Researchers have identified a potential blood biomarker, PPP2R5C, that may help detect Alzheimer’s disease (AD) at an earlier stage. The findings were published in Cell Reports Medicine and highlight the importance of early diagnosis in AD, which often begins years before symptoms appear.
Alzheimer’s disease is the most common form of dementia and primarily affects older adults. Current diagnostic methods such as PET imaging and cerebrospinal fluid analysis are invasive and expensive, making them difficult to use widely. Scientists have been searching for more accessible biomarkers that could signal the onset of AD before significant cognitive decline occurs.
The study focused on tau protein hyperphosphorylation—a key feature in AD that leads to neurofibrillary tangles and neuronal damage. Since regulators of tau phosphorylation might serve as effective biomarkers, researchers examined PPP2R5C, a regulatory subunit of protein phosphatase 2A (PP2A), which is responsible for most tau dephosphorylation activity in the brain.
The research involved analyzing neuron-derived exosomes from plasma samples across several groups: cognitively normal individuals, presymptomatic familial AD participants, and patients with familial AD. The results showed that levels of a specific PPP2R5C peptide decreased progressively from healthy controls to those with advanced disease.
These findings were validated in another group including cognitively normal controls, sporadic AD patients, and people with amnestic mild cognitive impairment (aMCI). Reduced PPP2R5C expression was observed in those with early signs of Alzheimer’s pathology.
To simplify testing for clinical settings, researchers also measured total plasma PPP2R5C rather than isolating neuron-derived exosomes. In this analysis, lower levels of plasma PPP2R5C were found among AD patients compared to controls. Specifically, plasma PPP2R5C was about 61% lower in individuals with aMCI and 32% lower in those with diagnosed AD when compared to healthy controls; there was also a notable difference between aMCI and AD groups.

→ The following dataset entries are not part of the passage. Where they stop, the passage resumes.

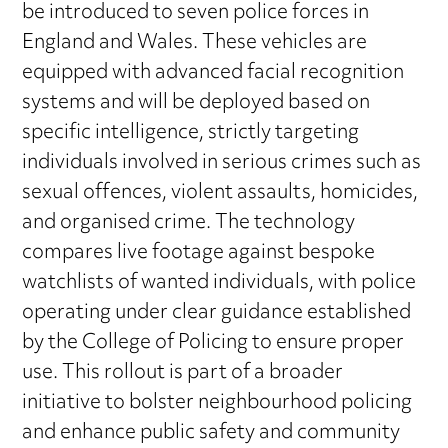
be introduced to seven police forces in
England and Wales. These vehicles are
equipped with advanced facial recognition
systems and will be deployed based on
specific intelligence, strictly targeting
individuals involved in serious crimes such as
sexual offences, violent assaults, homicides,
and organised crime. The technology
compares live footage against bespoke
watchlists of wanted individuals, with police
operating under clear guidance established
by the College of Policing to ensure proper
use. This rollout is part of a broader
initiative to bolster neighbourhood policing
and enhance public safety and community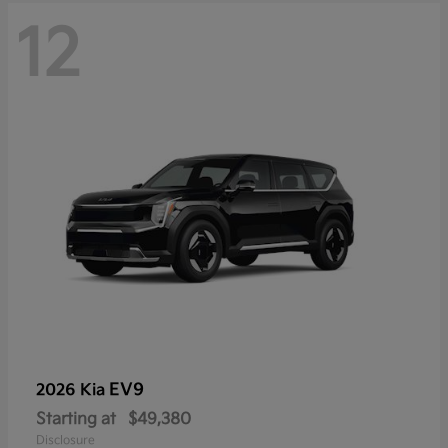
12
EV9
2026 Kia
Starting at
$49,380
Disclosure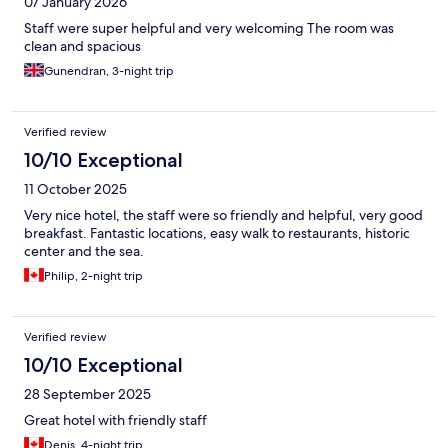
07 January 2026
Staff were super helpful and very welcoming The room was
clean and spacious
Gunendran, 3-night trip
Verified review
10/10 Exceptional
11 October 2025
Very nice hotel, the staff were so friendly and helpful, very good
breakfast. Fantastic locations, easy walk to restaurants, historic
center and the sea.
Philip, 2-night trip
Verified review
10/10 Exceptional
28 September 2025
Great hotel with friendly staff
Denis, 4-night trip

Plasma PPP2R5C distinguished Alzheimer’s patients from healthy controls with good accuracy based on area under the receiver operating characteristic curve (AUROC) values but had limited ability to differentiate between stages within affected groups.
Further tests revealed positive associations between plasma PPP2R5C levels and cognitive function scores while showing negative correlations with established markers of tau pathology. Postmortem brain tissue analysis confirmed reduced expression of PPP2R5C specifically among aged Alzheimer’s patients but not simply due to aging alone.
Laboratory experiments demonstrated that increasing PPP2R5C led to less phosphorylated tau protein through enhanced PP2A activity. Additional tests indicated this process depended on autophagy-lysosome pathways involving ULK1 kinase signaling.
The authors noted: “Collectively, findings suggest PPP2R5C may serve as a plasma biomarker candidate associated with early AD pathological processes. Reduced PPP2R5C appeared to precede tau hyperphosphorylation and was not observed in cognitively normal aged individuals.”
However, they cautioned: “Larger, longitudinal, and ethnically diverse cohort studies are needed to validate these findings. Assay standardization and reproducibility studies will be essential before plasma PPP2R5C can be incorporated into routine clinical screening or early diagnostic workflows for Alzheimer’s disease.”